3 E aconteceu que Morôni também morreu.
4 E assim terminou o trigésimo sexto ano do reinado dos juízes.
5 E aconteceu que no trigésimo sétimo ano do reinado dos Juízes, uma grande companhia de homens, até a quantia de cinco mil e quatrocentos homens, com suas mulheres e seus filhos, partiu de a terra de Zaraenla, para a terra do norte.
6 E aconteceu que Hagoth, sendo ele um homem extremamente curioso, então ele saiu e construiu para ele um navio extremamente grande, nas fronteiras da terra Abundância, pela terra Desolação, e lançou-o para o mar ocidental , pelo estreito pescoço que levava para a terra ao norte.

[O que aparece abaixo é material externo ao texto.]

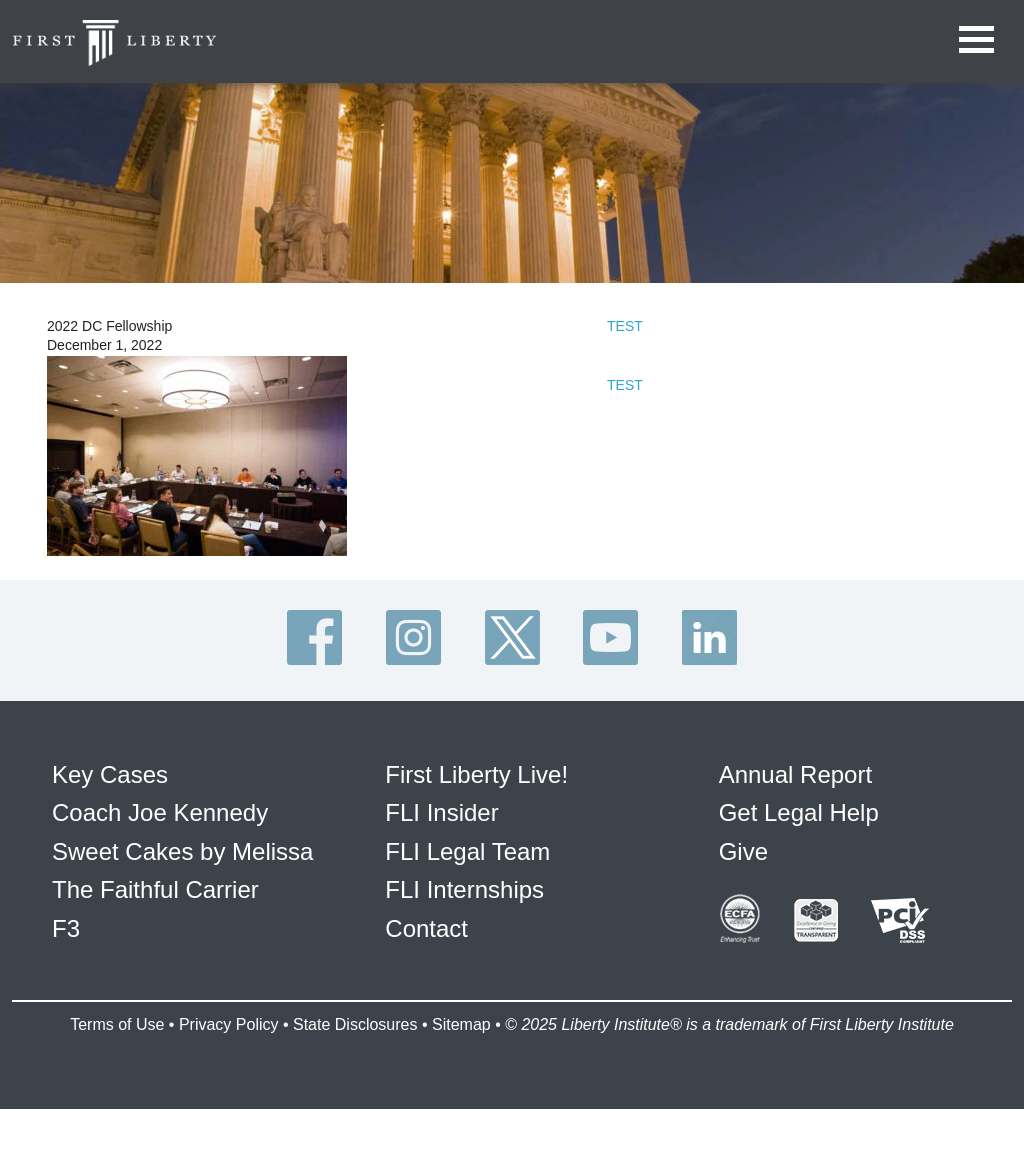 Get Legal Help (799, 812)
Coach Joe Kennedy (160, 812)
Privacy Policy (229, 1024)
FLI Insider (441, 812)
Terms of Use (117, 1024)
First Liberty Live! (476, 774)
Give (743, 851)
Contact (426, 928)
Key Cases (110, 774)
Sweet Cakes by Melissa (182, 851)
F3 (66, 928)
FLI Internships (464, 889)
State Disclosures (355, 1024)
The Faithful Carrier (155, 889)
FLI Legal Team (467, 851)
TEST (625, 326)
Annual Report (795, 774)
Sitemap (461, 1024) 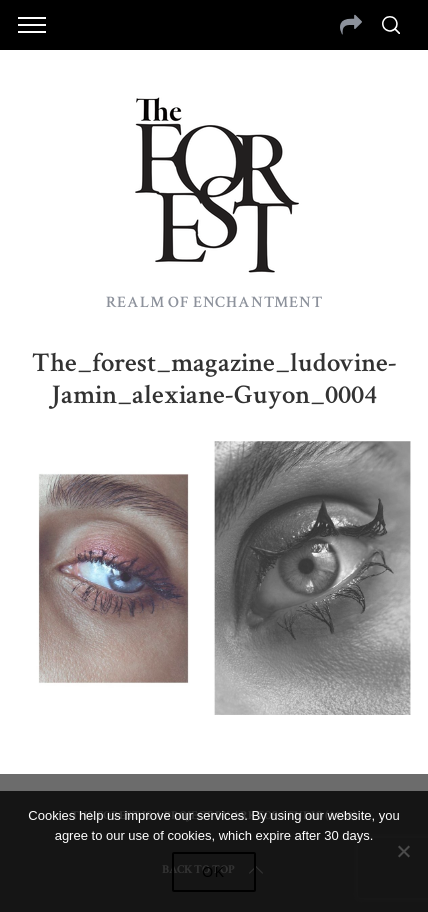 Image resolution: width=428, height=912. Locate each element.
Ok (214, 872)
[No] (403, 851) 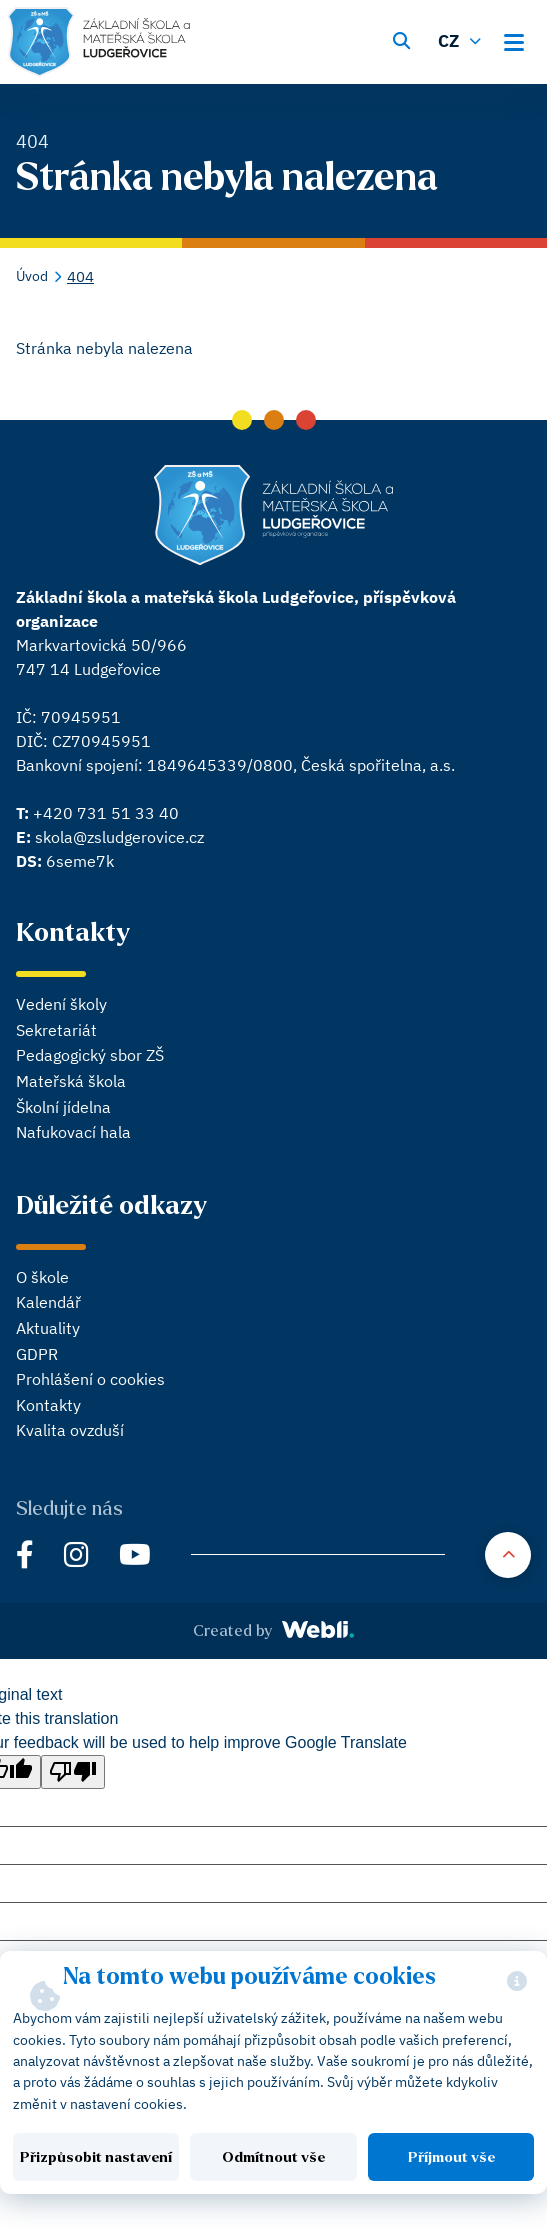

7 E eis que muitos nefitas entraram ali e navegaram com muitas provisões e também muitas mulheres e crianças; e eles seguiram seu curso para o norte.
8 E assim terminou o trigésimo sétimo ano.
9 E no trigésimo oitavo ano, este homem construiu outros navios.
10 E o primeiro navio também voltou, e muitos outros entraram nele; e eles também tomaram muitas provisões, e partiram novamente para a terra do norte.
11 E aconteceu que nunca mais se ouviu falar deles. E supomos que eles foram afogados nas profundezas do mar.
12 E aconteceu que outro navio também partiu; e para onde ela foi não sabemos.
13 E aconteceu que neste ano, muitas pessoas saíram para a terra do norte. E assim terminou o trigésimo oitavo ano.
14 E aconteceu que no trigésimo nono ano do reinado dos juízes, Siblon morreu também, e Coriânton partiu para a terra do norte, em um navio, para levar provisões para o povo que tinha ido para aquela terra;
15 Portanto, tornou-se conveniente que Siblon conferisse essas coisas sagradas, antes de sua morte, ao filho de Helamã, que se chamava Helamã, sendo chamado pelo nome de seu pai.
16 Ora, eis que todas aquelas gravuras que estavam na posse de Helamã foram escritas e enviadas entre os filhos dos homens por toda a terra, exceto se as partes ordenadas por Alma não fossem divulgadas.
17 No entanto, essas coisas deviam ser mantidas sagradas e transmitidas de geração em geração; portanto, neste ano eles foram conferidos a Helamã, antes da morte de Siblon.
18 E aconteceu também neste ano que alguns dissidentes foram ter com os lamanitas; e eles foram novamente incitados à ira contra os nefitas.
19 E também nesse mesmo ano, eles desceram com um exército numeroso para guerrear contra o povo de Moronia, ou seja, contra o exército de Moronia, no qual foram derrotados e expulsos de volta para suas próprias terras, sofrendo grandes perdas.
20 E assim terminou o trigésimo nono ano do reinado dos juízes sobre o povo de Néfi.
21 E assim terminou o relato de Alma e Helamã, seu filho, e também Siblon, que era seu filho.